I tore through Nick Fuller Googins’s debut novel, The Great Transition, over spring break, which my family spent in Wilmington, NC, a beautiful coastal town that could be substantially submerged by high tides as early as 2030 and completely underwater by 2100 if current carbon emission rates continue.
In The Great Transition, we meet Emi Vargas, a teenager born in the near future following the climate crisis and eponymous great transition. After the assassination of a group of climate criminals, Emi’s mother, a possible suspect, disappears. What follows is a beautifully rendered account of both Emi’s search for her mother but also, thirty years earlier, the story of Emi’s parents, who fought the rising waters and massive wildfires of the crisis. Googins’s novel is simultaneously terrifying and hopeful, a fast-paced and moving story that also serves as a call to collective action.
I had the pleasure of discussing this engaging and prescient novel with Nick Fuller Googins over email.
This conversation was edited for length and clarity.
Congrats on such an accomplished and ambitious and scarily relevant novel! Could you talk about the origins of The Great Transition? I’m always curious if novels start with a character, specific voice, or a pressing concern?
Nick Fuller Googins
The first seed of inspiration for The Great Transition took root in the summer of 2018, when I was working in rural Maine installing solar panels for a small family-owned company. Some people might remember 2018 as a really exciting moment for climate stuff…AOC had won her primary, the Sunrise Movement was conducting sit-ins across the country, Bernie was rumored to be running again, people were talking about a Green New Deal…I’ve always been involved and interested in climate and environmental causes, so as I was lugging solar panels up ladders and scrambling around hot asphalt rooftops, I was also fantasizing that maybe the stars could align, like maybe we could actually pull this off as a country and launch a Green New Deal, putting millions of Americans to work installing solar, wind turbines, you know, all the jobs that we need to do to save the world…and I would sometimes think to myself, like oh my god, I could be part of that! I know how to install solar panels! And it would just give me the chills, imaging being one small part of a mass mobilization to save the planet, like what better thing to do with my life? What better legacy to leave?

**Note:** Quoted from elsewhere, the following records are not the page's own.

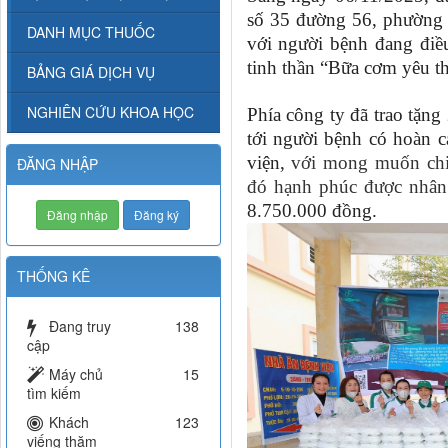
số 35 đường 56, phường
DANH MỤC THUỐC
với người bệnh đang điề
tinh thần “Bữa cơm yêu th
BẢNG GIÁ DỊCH VỤ
NGHIÊN CỨU KHOA HỌC
Phía công ty đã trao tặn
tới người bệnh có hoàn c
viện,
với mong muốn chi
ĐĂNG NHẬP
đó hạnh phúc được nhân 
8.750.000 đồng.
Đăng nhập
Đăng ký
THỐNG KÊ
Đang truy
138
cập
Máy chủ
15
tìm kiếm
Khách
123
viếng thăm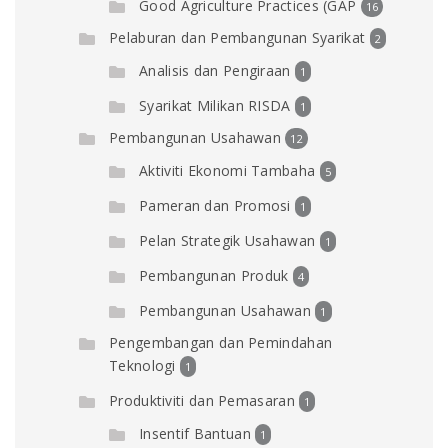
Good Agriculture Practices (GAP
16
Pelaburan dan Pembangunan Syarikat
2
Analisis dan Pengiraan
1
Syarikat Milikan RISDA
1
Pembangunan Usahawan
12
Aktiviti Ekonomi Tambaha
5
Pameran dan Promosi
1
Pelan Strategik Usahawan
1
Pembangunan Produk
4
Pembangunan Usahawan
1
Pengembangan dan Pemindahan
Teknologi
1
Produktiviti dan Pemasaran
1
Insentif Bantuan
1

Well obviously those Green New Deal stars did not align politically, but the fiction-writer in me ran with it, imagining a version of the Green New Deal as the “The Great Transition.” Because I was in coastal Maine, and working with guys from the area, I first saw it through the voice of one 17-year-old kid from rural Maine, Larch, who has lost everyone and everything to the climate crisis, only to find family, belonging, and purpose when he enlists with the Great Transition, saves the world, falls in love, and has a daughter named Emi. Once Larch and Emi came to life, the novel ran with them, so even though I had initially set out to write a hopeful climate book, The Great Transition quickly evolved into a family novel.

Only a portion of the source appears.